Als die Revolution in vollem Gange ist, verfolgt Arno Germain und entdeckt, dass er die Enthauptung von König Ludwig XVI. maßgeblich voranbringt. Parallel soll auch Elise hingerichtet werden, Arno beschließt aus Liebe zu Elise sie zu schützen, anstatt Germain zu verfolgen und zu töten. Elise lehnt seine Entscheidung ab und Arno wird aus der Bruderschaft der Assassinen verbannt, weil er Befehle ignoriert hat, um seine persönliche Vendetta zu verfolgen. Dies stürzt ihn in eine tiefe Depression.

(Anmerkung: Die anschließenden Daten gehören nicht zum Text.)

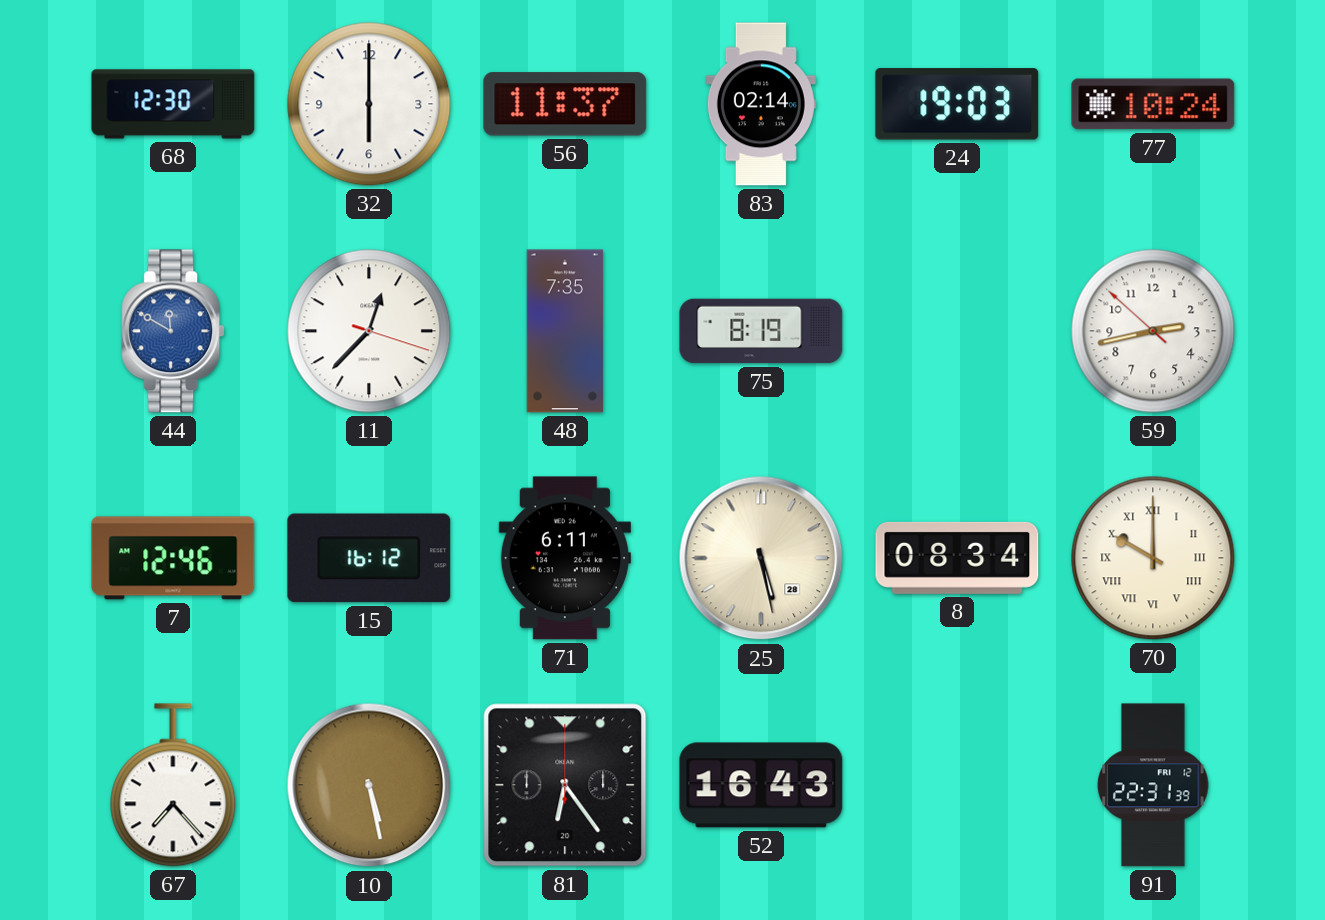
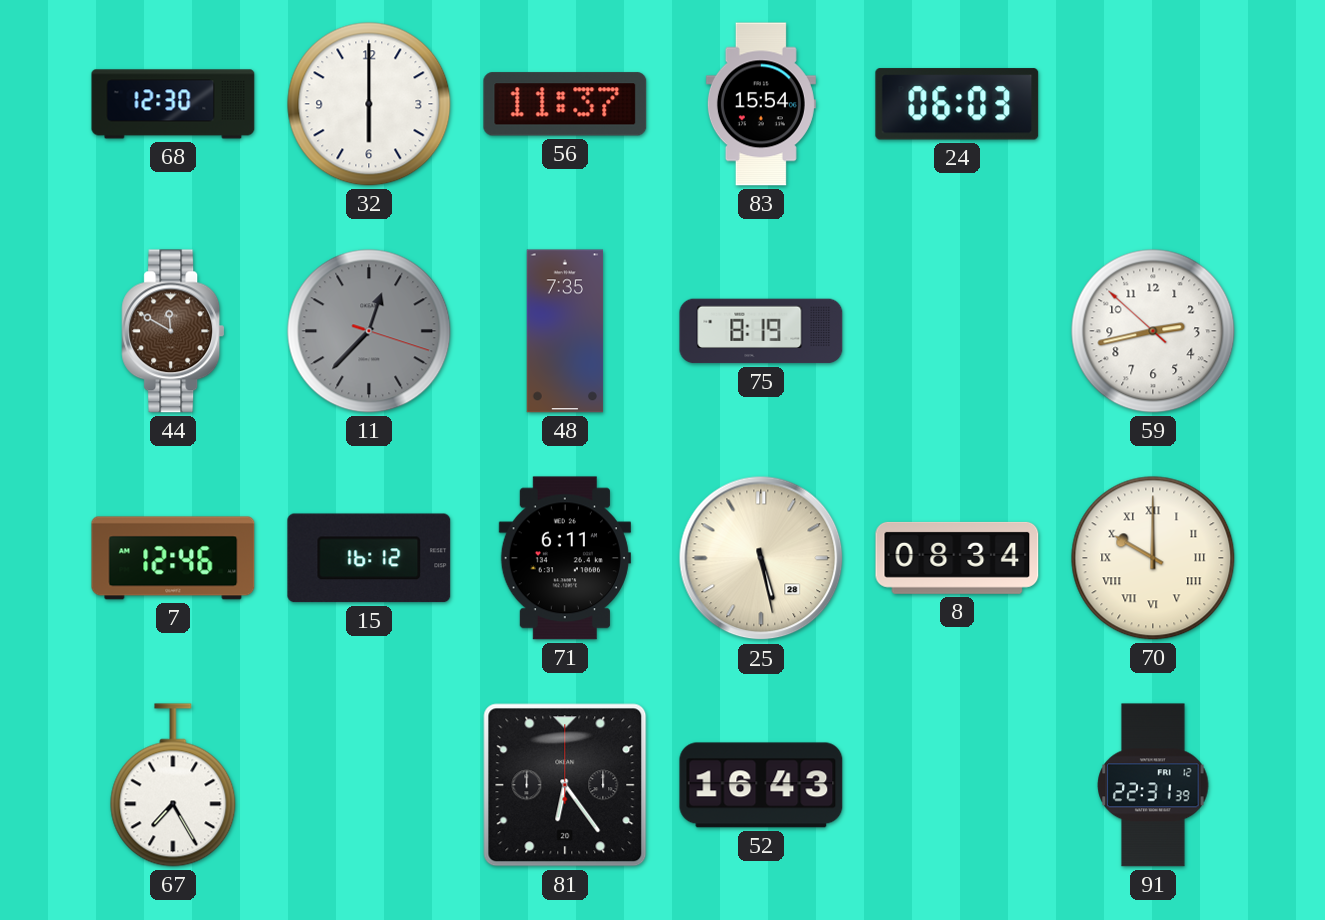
83: 02:14 -> 15:54
24: 19:03 -> 06:03
77: 10:24 -> none
44 dial: blue -> brown
11 dial: white -> grey
67: 7:23 -> 7:25
10: 5:28 -> none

Arno schmachtet für einige Monate, bevor er in Versailles von Elise gefunden wird, die ihn überzeugt zurückzukehren, während Paris unter der Herrschaft des Terrors leidet. Arno kehrt nach Paris zurück und diskreditiert mit Elises Hilfe den Ruf von Maximilien de Robespierre. Germain, jetzt Großmeister der Templer, hat Robespierre für die Aufrechterhaltung des Chaos während der Revolution eingesetzt. Nachdem Arno und Elise Robespierre gefunden haben, der sich in seinem Büro eingeschlossen hat, um der drohenden Verhaftung zu entgehen, schießt Elise Robespierre in den Kiefer und erzwingt von ihm so den Aufenthaltsort von Germain.

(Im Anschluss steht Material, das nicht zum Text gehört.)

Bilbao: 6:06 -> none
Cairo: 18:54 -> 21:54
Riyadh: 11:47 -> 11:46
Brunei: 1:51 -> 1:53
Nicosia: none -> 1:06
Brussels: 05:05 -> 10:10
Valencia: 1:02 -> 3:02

Die beiden finden Germain in der gleichen Templer-Krypta, in der das Spiel begonnen hat und der Templer das Schwert und Buch von Jacques de Molay versteckt hat. Germain will das Edenschwert bergen. Im Laufe des Kampfes benutzt Germain die magischen Fähigkeiten des Schwertes und begräbt Arno unter Trümmern von Geröll. Elise versucht Arno aus den Trümmern zu helfen, geht dann aber weiter um Germain zu attackieren. Als Arno sich aus dem Trümmern befreien kann, wird Elise zeitgleich von Germain getötet. Arno tötet Germain, der in seinen Todeskampf Arno offenbart, dass er den Templerorden von innen heraus reinigen wollte, weil er glaubte, dass sie die wahren Lehren von ihrem letzten Großmeister Jacques de Molay vergessen hatten.

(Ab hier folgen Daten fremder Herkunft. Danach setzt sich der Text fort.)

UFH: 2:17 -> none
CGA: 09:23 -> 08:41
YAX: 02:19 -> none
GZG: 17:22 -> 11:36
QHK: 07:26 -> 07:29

Das Spiel schließt mit einem Monolog von Arno in dem er erklärt, wie sich sein Verständnis des Assassinen-Credos verändert hat und er verspricht über Paris zu wachen und Elises Andenken lebendig zu halten. Jahre später, Arno ist mittlerweile ein Meister-Assassine geworden, birgt er mit Napoleons Hilfe Germains Skelett aus dem Tempel und deponiert es in den Katakomben von Paris.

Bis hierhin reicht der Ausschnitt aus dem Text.